### RECORDS TO USE:
■ ■ ■ ■ ■ ■ ■
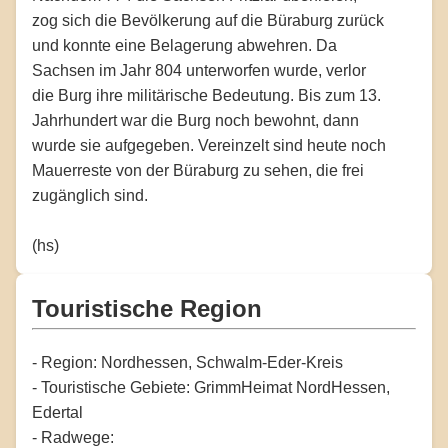
zog sich die Bevölkerung auf die Büraburg zurück
und konnte eine Belagerung abwehren. Da
Sachsen im Jahr 804 unterworfen wurde, verlor
die Burg ihre militärische Bedeutung. Bis zum 13.
Jahrhundert war die Burg noch bewohnt, dann
wurde sie aufgegeben. Vereinzelt sind heute noch
Mauerreste von der Büraburg zu sehen, die frei
zugänglich sind.
(hs)
Touristische Region
- Region: Nordhessen, Schwalm-Eder-Kreis
- Touristische Gebiete: GrimmHeimat NordHessen,
Edertal
- Radwege:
■ ■ ■ ■ ■ ■ ■
Could you restate the material word for word, omitting the pictures?

### REPLY TO THE EXERCISE:
zog sich die Bevölkerung auf die Büraburg zurück
und konnte eine Belagerung abwehren. Da
Sachsen im Jahr 804 unterworfen wurde, verlor
die Burg ihre militärische Bedeutung. Bis zum 13.
Jahrhundert war die Burg noch bewohnt, dann
wurde sie aufgegeben. Vereinzelt sind heute noch
Mauerreste von der Büraburg zu sehen, die frei
zugänglich sind.
(hs)
Touristische Region
- Region: Nordhessen, Schwalm-Eder-Kreis
- Touristische Gebiete: GrimmHeimat NordHessen,
Edertal
- Radwege:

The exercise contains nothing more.